TLDR: Try: file = open(filename, encoding='cp437')
Why? When one uses:
file = open(filename)
text = file.read()
Python assumes the file uses the same codepage as current environment (cp1252
in case of the opening post) and tries to decode it to its own default UTF-8
. If the file contains characters of values not defined in this codepage (like 0x90) we get UnicodeDecodeError
. Sometimes we don't know the encoding of the file, sometimes the file's encoding may be not handled by Python (like e.g. cp790
), sometimes the file can contain mixed encodings.
If such characters are unneeded, one may decide to replace them by question marks, with:
file = open(filename, errors='replace')
Another workaround is to use:
file = open(filename, errors='ignore')
The characters are then left intact, but other errors will be masked too.

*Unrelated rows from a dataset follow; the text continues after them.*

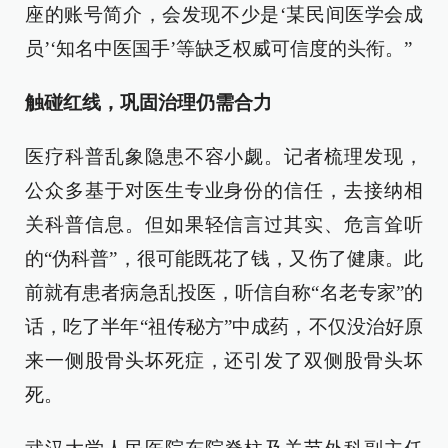
座的账号简介，会发现不少是‘某民间医学会成
员’‘知名中医国手’等缺乏权威可信度的头衔。”
触碰红线，巩固治理仍需合力
医疗科普乱象隐患不容小觑。记者梳理发现，
公众多基于对医生专业身份的信任，去接纳相
关科普信息。但如果轻信言过其实、危言耸听
的“伪科普”，很可能既花了钱，又伤了健康。此
前就有患者病急乱投医，听信自称“名老专家”的
话，吃了半年“祖传秘方”中成药，不仅没治好原
来一侧股骨头坏死症，还引发了双侧股骨头坏
死。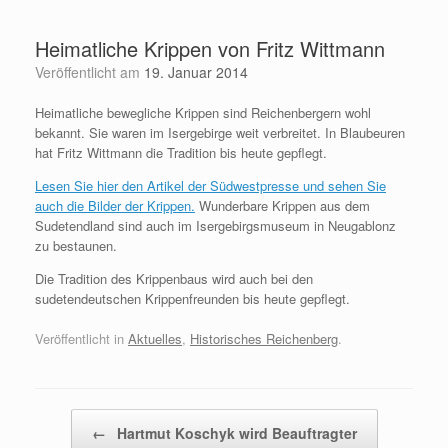
Zum
Inhalt
Heimatliche Krippen von Fritz Wittmann
springen
Veröffentlicht am
19. Januar 2014
Heimatliche bewegliche Krippen sind Reichenbergern wohl
bekannt. Sie waren im Isergebirge weit verbreitet. In Blaubeuren
hat Fritz Wittmann die Tradition bis heute gepflegt.
Lesen Sie hier den Artikel der Südwestpresse und sehen Sie
auch die Bilder der Krippen.
Wunderbare Krippen aus dem
Sudetendland sind auch im Isergebirgsmuseum in Neugablonz
zu bestaunen.
Die Tradition des Krippenbaus wird auch bei den
sudetendeutschen Krippenfreunden bis heute gepflegt.
Veröffentlicht in
Aktuelles
,
Historisches Reichenberg
.
Beitragsnavigation
←
Hartmut Koschyk wird Beauftragter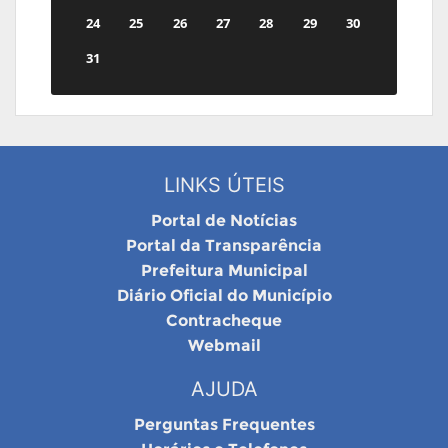
24
25
26
27
28
29
30
31
LINKS ÚTEIS
Portal de Notícias
Portal da Transparência
Prefeitura Municipal
Diário Oficial do Município
Contracheque
Webmail
AJUDA
Perguntas Frequentes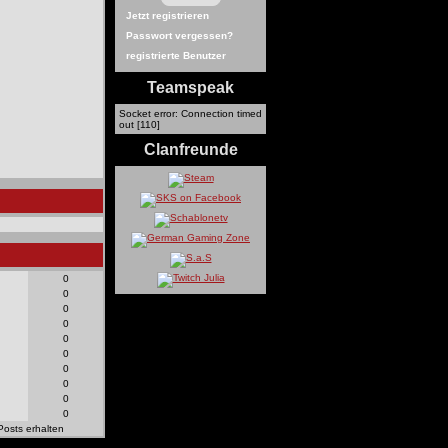
Jetzt registrieren
Passwort vergessen?
registrierte Benutzer
Teamspeak
Socket error: Connection timed
out [110]
Clanfreunde
0
0
0
0
0
0
0
0
0
0
Posts erhalten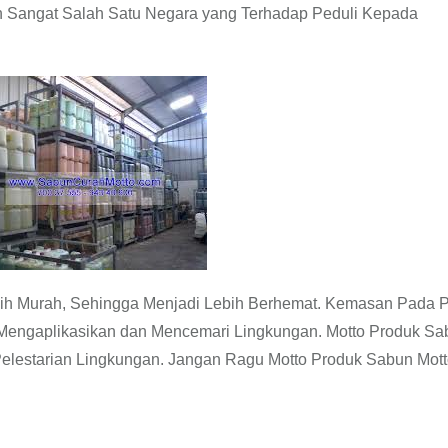
n Sangat Salah Satu Negara yang Terhadap Peduli Kepada
ih Murah, Sehingga Menjadi Lebih Berhemat. Kemasan Pada 
Mengaplikasikan dan Mencemari Lingkungan. Motto Produk Sa
 Pelestarian Lingkungan. Jangan Ragu Motto Produk Sabun Mot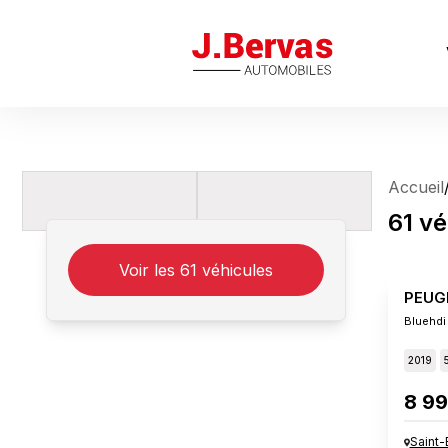
J.Bervas
Accueil
61
vé
Voir les
61
véhicules
PEUG
Bluehdi
2019
8 99
Saint-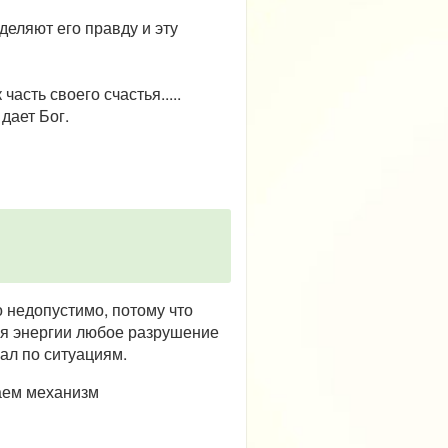
деляют его правду и эту
сть своего счастья.....
дает Бог.
о недопустимо, потому что
ия энергии любое разрушение
ал по ситуациям.
каем механизм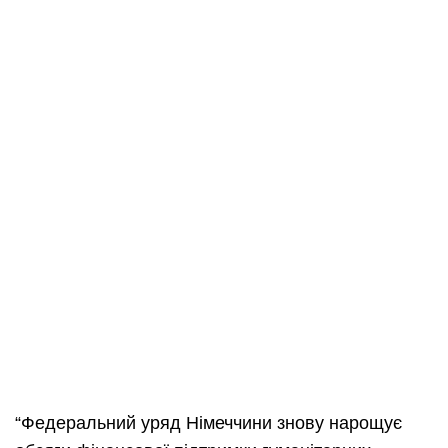
“Федеральний уряд Німеччини знову нарощує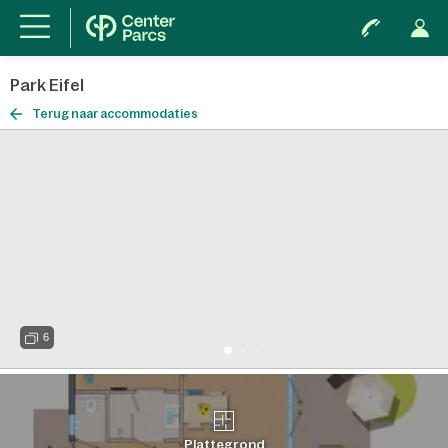
Park Eifel
Terug naar accommodaties
6
Plattegrond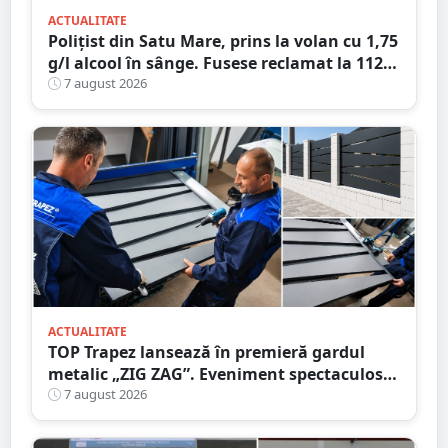
ACTUALITATE
Polițist din Satu Mare, prins la volan cu 1,75
g/l alcool în sânge. Fusese reclamat la 112
că circula pe contrasens
7 august 2026
ACTUALITATE
TOP Trapez lansează în premieră gardul
metalic „ZIG ZAG”. Eveniment spectaculos
în Grădina Romei
7 august 2026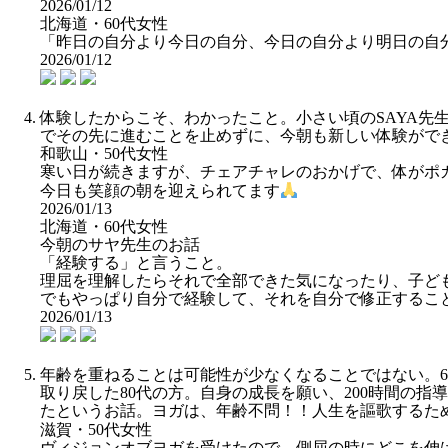
2026/01/12
北海道・60代女性
「昨日の自分より今日の自分、今日の自分より明日の自
2026/01/12
体験したからこそ、わかったこと。小さい頃のSAYA
でその先に進むことを止めずに、今朝も新しい体験ができまし
和歌山・50代女性
寒い日が続きますが、チェアチャレのおかげで、体がポ
今日も笑顔の朝を迎えられてます
2026/01/13
北海道・60代女性
今朝のサヤ先生のお話
「経験する」と言うこと。
理屈を理解したらそれで全部できた気になったり、子ど
でもやっぱり自分で経験して、それを自分で修正するこ
2026/01/13
年齢を重ねることは可能性が少なくなることではない。6
取り戻した80代の方。自身の成長を願い、200時間の
たというお話。ヨガは、年齢不問！！人生を謳歌するた
滋賀・50代女性
ヴィジョンオブヨガを受けたので、側屈の時にどこを伸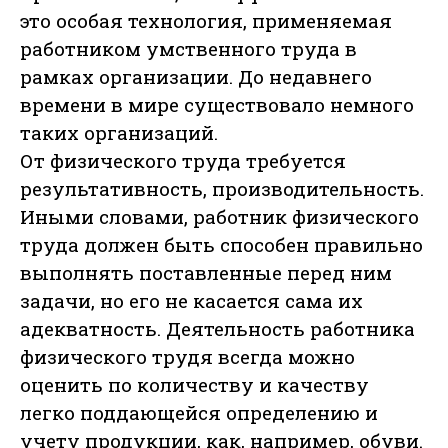
это особая технология, применяемая
работником умственного труда в
рамках организации. До недавнего
времени в мире существовало немного
таких организаций.
От физического труда требуется
результативность, производительность.
Иными словами, работник физического
труда должен быть способен правильно
выполнять поставленные перед ним
задачи, но его не касается сама их
адекватность. Деятельность работника
физического трудя всегда можно
оценить по количеству и качеству
легко поддающейся определению и
учету продукции, как, например, обуви.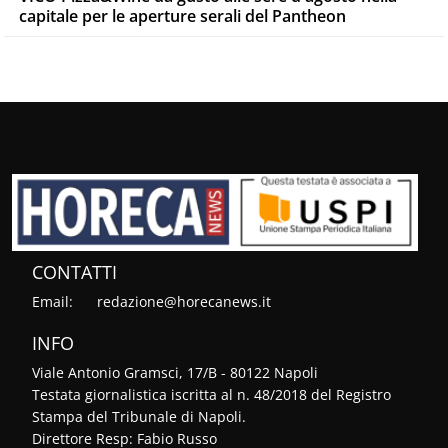
capitale per le aperture serali del Pantheon
CONTATTI
Email:
redazione@horecanews.it
INFO
Viale Antonio Gramsci, 17/B - 80122 Napoli
Testata giornalistica iscritta al n. 48/2018 del Registro
Stampa del Tribunale di Napoli.
Direttore Resp: Fabio Russo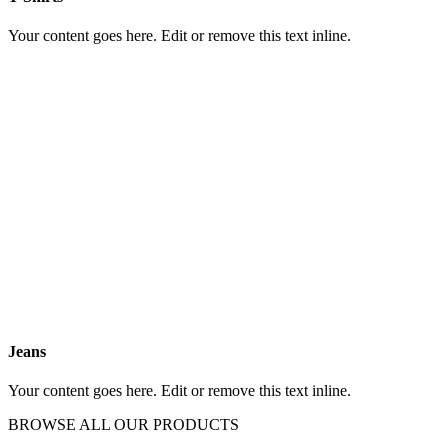
Your content goes here. Edit or remove this text inline.
Jeans
Your content goes here. Edit or remove this text inline.
BROWSE ALL OUR PRODUCTS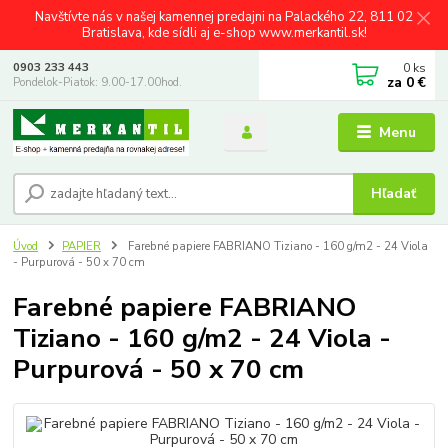
Navštívte nás v našej kamennej predajni na Palackého 22, 811 02
Bratislava, kde sídli aj e-shop www.merkantil.sk!
0
ks
0903 233 443
za
0 €
Pondelok-Piatok: 9.00-17.00hod.
Menu
Hľadať
Úvod
PAPIER
Farebné papiere FABRIANO Tiziano - 160 g/m2 - 24 Viola
- Purpurová - 50 x 70 cm
Farebné papiere FABRIANO
Tiziano - 160 g/m2 - 24 Viola -
Purpurová - 50 x 70 cm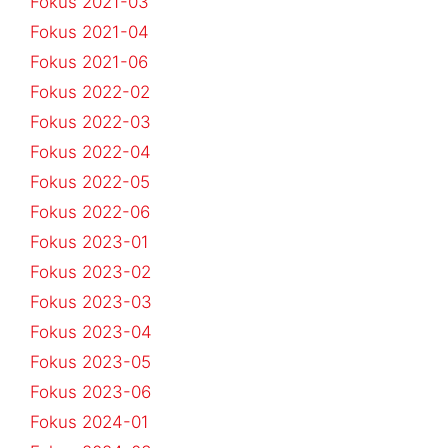
Fokus 2021-03
Fokus 2021-04
Fokus 2021-06
Fokus 2022-02
Fokus 2022-03
Fokus 2022-04
Fokus 2022-05
Fokus 2022-06
Fokus 2023-01
Fokus 2023-02
Fokus 2023-03
Fokus 2023-04
Fokus 2023-05
Fokus 2023-06
Fokus 2024-01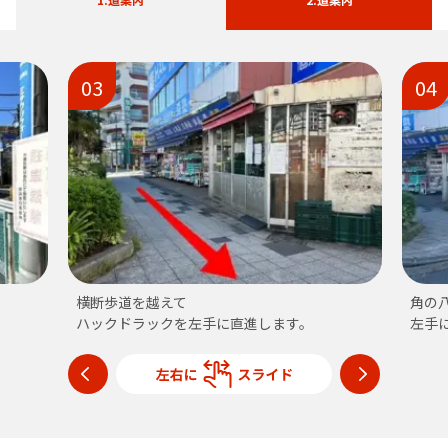
03
04
横断歩道を越えて
角の
ハックドラックを左手に直進します。
左手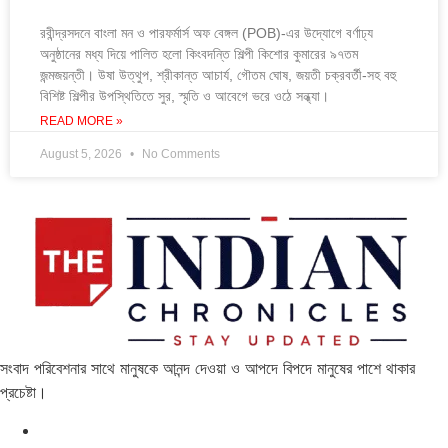
রবীন্দ্রসদনে বাংলা মন ও পারফর্মার্স অফ বেঙ্গল (POB)-এর উদ্যোগে বর্ণাঢ্য
অনুষ্ঠানের মধ্য দিয়ে পালিত হলো কিংবদন্তি শিল্পী কিশোর কুমারের ৯৭তম
জন্মজয়ন্তী। উষা উত্থুপ, শ্রীকান্ত আচার্য, গৌতম ঘোষ, জয়তী চক্রবর্তী-সহ বহু
বিশিষ্ট শিল্পীর উপস্থিতিতে সুর, স্মৃতি ও আবেগে ভরে ওঠে সন্ধ্যা।
READ MORE »
August 5, 2026
No Comments
সংবাদ পরিবেশনার সাথে মানুষকে আনন্দ দেওয়া ও আপদে বিপদে মানুষের পাশে থাকার
প্রচেষ্টা।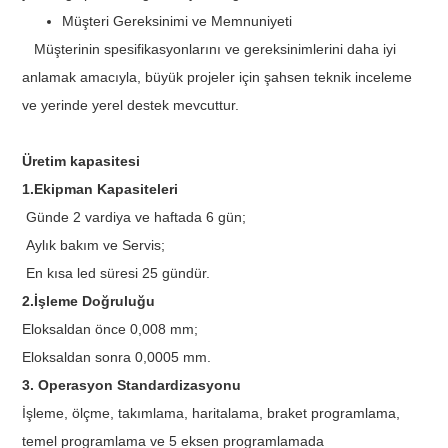
Müşteri Gereksinimi ve Memnuniyeti
Müşterinin spesifikasyonlarını ve gereksinimlerini daha iyi
anlamak amacıyla, büyük projeler için şahsen teknik inceleme
ve yerinde yerel destek mevcuttur.
Üretim kapasitesi
1.Ekipman Kapasiteleri
Günde 2 vardiya ve haftada 6 gün;
Aylık bakım ve Servis;
En kısa led süresi 25 gündür.
2.İşleme Doğruluğu
Eloksaldan önce 0,008 mm;
Eloksaldan sonra 0,0005 mm.
3. Operasyon Standardizasyonu
İşleme, ölçme, takımlama, haritalama, braket programlama,
temel programlama ve 5 eksen programlamada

A very good solution is to specify the encoding, yet not any encoding (like cp1252
), but the one which maps every single-byte value (0..255) to a character (like cp437
or latin1
):
file = open(filename, encoding='cp437')
Codepage 437 is just an example. It is the original DOS encoding. All codes are mapped, so there are no errors while reading the file, no errors are masked out, the characters are preserved (not quite left intact but still distinguishable) and one can check their ord() values.
Please note that this advice is just a quick workaround for a nasty problem. Proper solution is to use binary mode, although it is not so quick.